Earlier proposals adopted included a 1.5 percent increase on one-year leases and a 2.5 percent increase on two-year leases in 2019. Rent freezes were also issued in 2015 and 2016.

Appointed by the mayor, Rent Guidelines Board members include two representatives for landlords and two for tenants, with the remaining members representing the public. The board looks at a variety of factors to determine the annual increases, including landlord operating costs, inflation, eviction rates, employment rates, and affordability.

According to a report released by the board earlier this year, landlords had higher costs due to an increase in fuel, insurance, and maintenance costs.

But the board also found that a majority of rent-stabilized tenants paid roughly one-third or more of their entire income on rent in 2022; those who spend more than 30 percent of their income on rent are considered rent burdened, according to federal guidelines.

The possible rent hikes also come as half of New York City households are struggling to pay for basic needs. A report released last month by the Fund for the City of New York found about 50 percent of working households can’t afford essential expenses like rent, health care, food, and transportation, up from 36 percent in 2021.

According to the New York Times, Tuesday’s board meeting was disrupted by tenant advocates and public officials protesting the proposed rent increases.  In a statement City Council Speaker Adrienne Adams said while it’s “relieving” the board did not approve the 16% increase previously debated, most New Yorkers still cannot afford the preliminary ranges.

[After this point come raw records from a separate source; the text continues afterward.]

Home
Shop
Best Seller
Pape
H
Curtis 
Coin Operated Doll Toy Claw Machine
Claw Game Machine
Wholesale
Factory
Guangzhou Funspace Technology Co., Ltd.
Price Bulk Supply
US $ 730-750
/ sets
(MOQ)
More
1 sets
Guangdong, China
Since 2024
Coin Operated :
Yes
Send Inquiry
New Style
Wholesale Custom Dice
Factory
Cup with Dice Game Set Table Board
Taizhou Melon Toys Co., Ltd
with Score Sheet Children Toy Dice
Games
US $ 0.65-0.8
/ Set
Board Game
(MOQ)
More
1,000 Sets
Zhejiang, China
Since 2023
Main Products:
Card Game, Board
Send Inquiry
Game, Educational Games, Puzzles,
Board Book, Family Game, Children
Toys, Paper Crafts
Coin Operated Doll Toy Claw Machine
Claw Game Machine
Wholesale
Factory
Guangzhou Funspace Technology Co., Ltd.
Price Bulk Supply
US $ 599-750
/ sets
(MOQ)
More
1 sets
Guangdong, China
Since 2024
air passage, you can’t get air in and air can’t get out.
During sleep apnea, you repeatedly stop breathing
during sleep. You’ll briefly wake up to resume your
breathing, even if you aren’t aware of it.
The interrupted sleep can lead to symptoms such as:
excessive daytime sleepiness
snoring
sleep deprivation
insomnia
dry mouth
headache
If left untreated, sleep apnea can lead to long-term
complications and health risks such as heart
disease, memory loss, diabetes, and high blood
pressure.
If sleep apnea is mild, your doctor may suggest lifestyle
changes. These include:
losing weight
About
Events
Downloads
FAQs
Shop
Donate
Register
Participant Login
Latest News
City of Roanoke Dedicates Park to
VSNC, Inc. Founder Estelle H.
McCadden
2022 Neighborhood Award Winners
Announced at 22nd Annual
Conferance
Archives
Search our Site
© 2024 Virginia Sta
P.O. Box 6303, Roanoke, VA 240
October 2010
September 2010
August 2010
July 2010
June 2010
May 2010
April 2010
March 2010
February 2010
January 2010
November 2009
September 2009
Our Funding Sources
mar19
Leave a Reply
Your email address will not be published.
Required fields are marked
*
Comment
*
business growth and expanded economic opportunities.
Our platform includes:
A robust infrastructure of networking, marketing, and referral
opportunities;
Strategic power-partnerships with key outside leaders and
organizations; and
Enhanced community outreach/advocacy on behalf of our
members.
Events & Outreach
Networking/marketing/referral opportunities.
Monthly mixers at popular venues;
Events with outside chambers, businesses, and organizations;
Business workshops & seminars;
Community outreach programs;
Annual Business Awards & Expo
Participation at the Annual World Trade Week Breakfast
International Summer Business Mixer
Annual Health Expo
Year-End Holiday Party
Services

“At a time when the City faces a housing crisis and affordability remains out of reach for too many, the board must recognize the immense economic strains that these rent increases would have on tenants,” Adams said in a statement. “As a City, we must equitably address our housing shortage and provide relief for all New Yorkers, including through the preservation of existing affordable units.”

Mayor Eric Adams also released a statement following the preliminary vote that called the 7 percent increase “beyond what renters can afford and what I feel is appropriate this year.”

“I recognize that property owners face growing challenges maintaining their buildings and accessing financing to make repairs; at the same time, we simply cannot put tenants in a position where they can’t afford to make rent,” the mayor said.

“Members of the RGB are tasked with making independent decisions based on all available data. However, I hope they will look at options below the top of these preliminary ranges to strike the right balance to keep New Yorkers in their homes while providing building owners with the resources they need to provide safe, high-quality homes.”